Already the BRC has reacted angrily to speculation this move could involve small shops being the first to reopen, followed by large shopping centres in a second phase later in the year.
“We are strongly opposed to this phased approach,” says Tom Ironside, BRC director of business and regulation. “We believe reopening should be firmly based around having safe, secure locations, whatever the size of retailer.”
Like the FDF, the BRC has worked with Usdaw on joint advice on safety, most of which was reflected in government announcements this week.
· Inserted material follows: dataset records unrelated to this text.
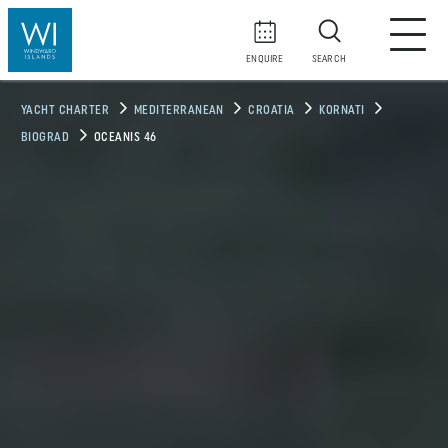
ENQUIRE
SEARCH
YACHT CHARTER
MEDITERRANEAN
CROATIA
KORNATI
BIOGRAD
OCEANIS 46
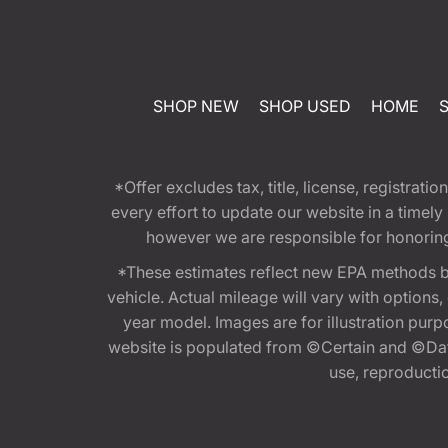
SHOP NEW
SHOP USED
HOME
*Offer excludes tax, title, license, registra
every effort to update our website in a timel
however we are responsible for honoring th
*These estimates reflect new EPA methods b
vehicle. Actual mileage will vary with options
year model. Images are for illustration purp
website is populated from ©Certain and ©Data
use, reproduction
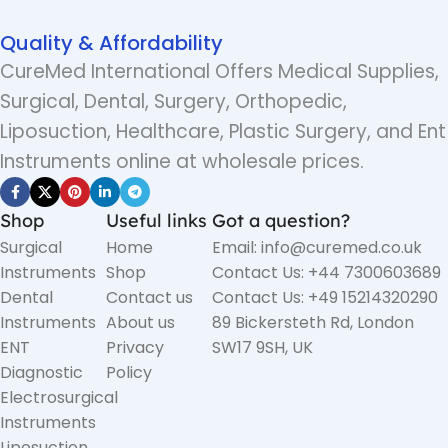
Quality & Affordability
CureMed International Offers Medical Supplies,
Surgical, Dental, Surgery, Orthopedic,
Liposuction, Healthcare, Plastic Surgery, and Ent
Instruments online at wholesale prices.
Shop
Useful links
Got a question?
Surgical
Home
Email: info@curemed.co.uk
Instruments
Shop
Contact Us: +44 7300603689
Dental
Contact us
Contact Us: +49 15214320290
Instruments
About us
89 Bickersteth Rd, London
ENT
Privacy
SW17 9SH, UK
Diagnostic
Policy
Electrosurgical
Instruments
Liposuction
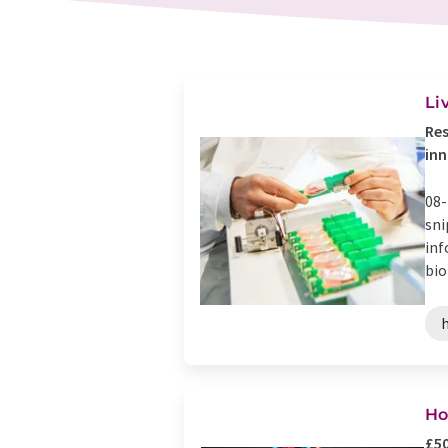
Li
Res
inn
08-
sni
inf
bio
h
Ho
£50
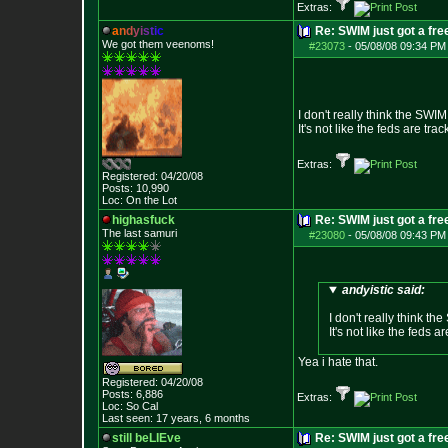
Extras:
a
n
d
y
i
s
t
i
c
Re: SWIM just got a fre
We got them veenoms!
#23073
-
05/08/08 09:34 PM
I don't really think the SWIM
It's not like the feds are t
Extras:
Registered: 04/20/08
Posts:
10,990
Loc: On the Lot
highasfuck
Re: SWIM just got a fre
The last samuri
#23080
-
05/08/08 09:43 PM
andyistic said:
I don't really think th
It's not like the feds
Yea i hate that.
Registered: 04/20/08
Posts:
6,886
Extras:
Loc: So Cal
Last seen: 17 years, 6 months
still beLIEve
Re: SWIM just got a fre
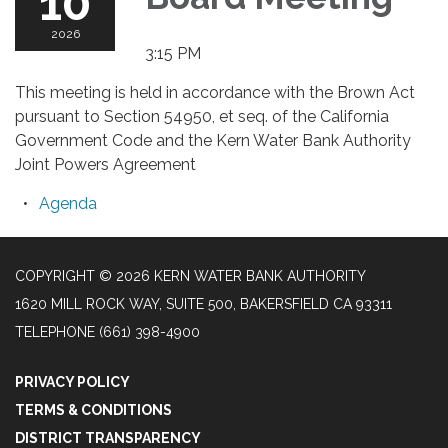
10
2026
3:15 PM
This meeting is held in accordance with the Brown Act
pursuant to Section 54950, et seq. of the California
Government Code and the Kern Water Bank Authority
Joint Powers Agreement
Agenda
COPYRIGHT © 2026 KERN WATER BANK AUTHORITY
1620 MILL ROCK WAY, SUITE 500, BAKERSFIELD CA 93311
TELEPHONE
(661) 398-4900
PRIVACY POLICY
TERMS & CONDITIONS
DISTRICT TRANSPARENCY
Ministers are expected to detail a timeframe for the reopening of wider retail next week.
The hospitality sector will have to wait longer to discover its fate, but again there were the first tentative suggestions of a rebirth. Johnson’s blueprint suggests that sometime after 4 July, and subject to all its provisos on the spread of the disease being curtailed, foodservice providers, pubs and hotels could reopen, so long as they meet ‘Covid-19 secure’ guidelines.
Such is the controversy surrounding the timing of the next phase, and fears over a second wave of the virus, the PM’s plans are already threatening a damaging split with the other UK governments, however.
The division does not stop at disdain for Johnson’s new ‘Stay Alert’ logo, described as “meaningless” by Scotland’s first minister Nicola Sturgeon. From the start of the outbreak, the Scottish government has taken a different approach to the food industry, erring far more on the side of safety first.
As The Grocer has previously reported, dozens of factories north of the border closed amid claims from MSPs they were unnecessarily putting non-essential workers at risk. Significantly there has been no union agreement north of the border and Scotland, despite being famous as one of the UK’s food-producing heartlands, has absenteeism rates in the food industry of around 12% - at least 3ppts higher than in England - with almost 15% of companies having stopped working since the crisis began.
Yet the way the food and drink industry has responded in the opening 50 days of lockdown at least provides ministers with a model of how the wider economy can adapt.
The empty shelves and panic buying that bordered on chaos in stores in mid-March has, by mid-May, largely been replaced by normal availability. Social distancing measures have become accepted practice and, for most at least, food shortages appear no longer a real threat.
Crippled online delivery services are even starting to show signs of getting back to normal, and suppliers have responded to the crisis with lightning-fast adjustments to their ranges.
All of which offers hope that the UK can gradually come back to some sort of life worth living - so long as wider industry shows the same pragmatism, innovative thinking and co-operation as food and drink - and we all stay “alert”.